Mumyalama, genellikle bir cenaze töreninde görülebilmesi için bir cesedi koruma sürecidir. Genel olarak, bir kişinin ölümünden birkaç gün sonra mumyalama olmadığında, vücutları bozulmaya başlayacaktır. Bunun olmamasını sağlamak için, ölen kişinin gövdesi bir açık tabut cenazesinde görülebilecek şekilde kimyasalları koruyarak kullanılacaktır.
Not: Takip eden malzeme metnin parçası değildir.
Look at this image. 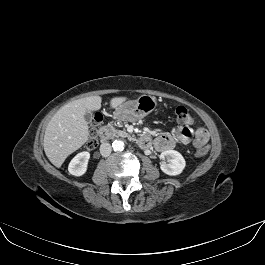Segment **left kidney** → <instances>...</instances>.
Instances as JSON below:
<instances>
[{"label": "left kidney", "instance_id": "1", "mask_svg": "<svg viewBox=\"0 0 265 265\" xmlns=\"http://www.w3.org/2000/svg\"><path fill=\"white\" fill-rule=\"evenodd\" d=\"M161 170L170 176L179 175L185 168L186 162L183 156L175 150H167L160 154Z\"/></svg>", "mask_w": 265, "mask_h": 265}]
</instances>
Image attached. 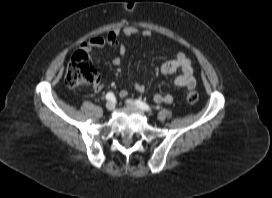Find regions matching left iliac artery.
<instances>
[{"instance_id":"obj_1","label":"left iliac artery","mask_w":272,"mask_h":198,"mask_svg":"<svg viewBox=\"0 0 272 198\" xmlns=\"http://www.w3.org/2000/svg\"><path fill=\"white\" fill-rule=\"evenodd\" d=\"M135 103L140 109L145 110V111H151V108L147 103H145L141 100H136Z\"/></svg>"}]
</instances>
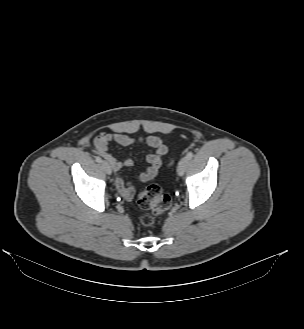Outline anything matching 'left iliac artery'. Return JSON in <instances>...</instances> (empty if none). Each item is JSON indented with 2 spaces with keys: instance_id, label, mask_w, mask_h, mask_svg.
Wrapping results in <instances>:
<instances>
[{
  "instance_id": "obj_1",
  "label": "left iliac artery",
  "mask_w": 304,
  "mask_h": 329,
  "mask_svg": "<svg viewBox=\"0 0 304 329\" xmlns=\"http://www.w3.org/2000/svg\"><path fill=\"white\" fill-rule=\"evenodd\" d=\"M186 157H187L188 160L192 159L193 152L192 151L188 152L187 155H186Z\"/></svg>"
}]
</instances>
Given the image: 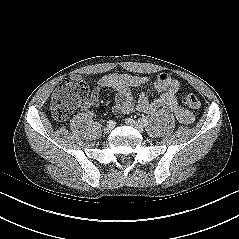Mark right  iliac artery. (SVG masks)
Returning <instances> with one entry per match:
<instances>
[{"label":"right iliac artery","mask_w":239,"mask_h":239,"mask_svg":"<svg viewBox=\"0 0 239 239\" xmlns=\"http://www.w3.org/2000/svg\"><path fill=\"white\" fill-rule=\"evenodd\" d=\"M108 123H109L110 126H115L116 125V120L115 119H110Z\"/></svg>","instance_id":"right-iliac-artery-1"}]
</instances>
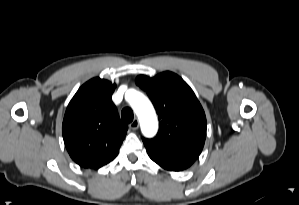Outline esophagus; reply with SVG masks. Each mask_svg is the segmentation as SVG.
Masks as SVG:
<instances>
[{
	"mask_svg": "<svg viewBox=\"0 0 299 205\" xmlns=\"http://www.w3.org/2000/svg\"><path fill=\"white\" fill-rule=\"evenodd\" d=\"M130 129L137 130L139 127V121L137 118H135L129 125Z\"/></svg>",
	"mask_w": 299,
	"mask_h": 205,
	"instance_id": "1",
	"label": "esophagus"
}]
</instances>
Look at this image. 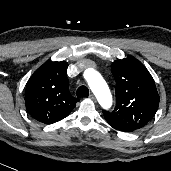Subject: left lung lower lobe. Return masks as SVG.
Returning <instances> with one entry per match:
<instances>
[{"mask_svg":"<svg viewBox=\"0 0 171 171\" xmlns=\"http://www.w3.org/2000/svg\"><path fill=\"white\" fill-rule=\"evenodd\" d=\"M123 132H132V131H130V130H125V131H123Z\"/></svg>","mask_w":171,"mask_h":171,"instance_id":"1","label":"left lung lower lobe"}]
</instances>
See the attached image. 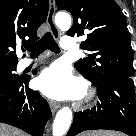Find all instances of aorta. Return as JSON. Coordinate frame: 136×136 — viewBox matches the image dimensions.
Listing matches in <instances>:
<instances>
[{
  "label": "aorta",
  "mask_w": 136,
  "mask_h": 136,
  "mask_svg": "<svg viewBox=\"0 0 136 136\" xmlns=\"http://www.w3.org/2000/svg\"><path fill=\"white\" fill-rule=\"evenodd\" d=\"M55 23L61 29H69L71 17L65 12H59L55 16ZM72 121V111L69 107H64L58 111L53 123V136H64L68 131Z\"/></svg>",
  "instance_id": "aorta-1"
}]
</instances>
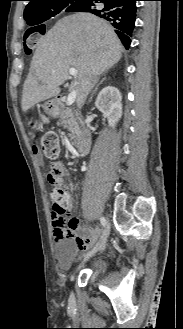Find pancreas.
I'll use <instances>...</instances> for the list:
<instances>
[{"label": "pancreas", "instance_id": "obj_1", "mask_svg": "<svg viewBox=\"0 0 183 329\" xmlns=\"http://www.w3.org/2000/svg\"><path fill=\"white\" fill-rule=\"evenodd\" d=\"M55 117L59 119L57 125H61L67 129L70 132V136L73 138L79 128V117L77 113L73 112L71 108H66L61 104Z\"/></svg>", "mask_w": 183, "mask_h": 329}]
</instances>
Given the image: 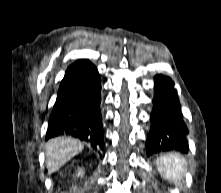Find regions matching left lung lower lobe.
Listing matches in <instances>:
<instances>
[{
    "instance_id": "left-lung-lower-lobe-1",
    "label": "left lung lower lobe",
    "mask_w": 221,
    "mask_h": 193,
    "mask_svg": "<svg viewBox=\"0 0 221 193\" xmlns=\"http://www.w3.org/2000/svg\"><path fill=\"white\" fill-rule=\"evenodd\" d=\"M153 111L150 116L151 129L147 136L146 153L151 155L166 148L188 152L189 133L183 121L181 105L173 82L169 77L155 76Z\"/></svg>"
}]
</instances>
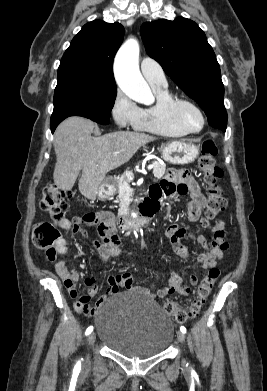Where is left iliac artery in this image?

Mumyalama işleminin, Mısır mumyalama sürecine dayanan çok uzun bir tarihi vardır. Teknikleri günümüzde kullanılanlardan oldukça farklı olsa da, etki aynıydı - ölümden sonra bir bireyin vücudunu korumak için. Eski Mısırlılar durumunda, ruhun ölümden sonra vücuda geri döneceğine inanıyorlardı, bu yüzden iyi durumda kalmalılar. Cesetleri korumak için, gövdeleri natron adı verilen bir kurutma kimyasalıyla kapladılar ve ardından keten çarşaflarına sardılar.

Bugün, cenazenin görünümünü korumak için kimyasalları doğrudan kan dolaşımına enjekte ederek mumyalama yapılır. Mumyalama için en yaygın kullanılan kimyasallar formaldehit ve etanoldür. Bu iki kimyasalın bir kombinasyonu, vücudu kısa bir süre korumak için yeterlidir; daha uzun süre iyi durumda tutmak için, neredeyse tamamen formaldehitten yapılmış bir çözelti kullanırsınız.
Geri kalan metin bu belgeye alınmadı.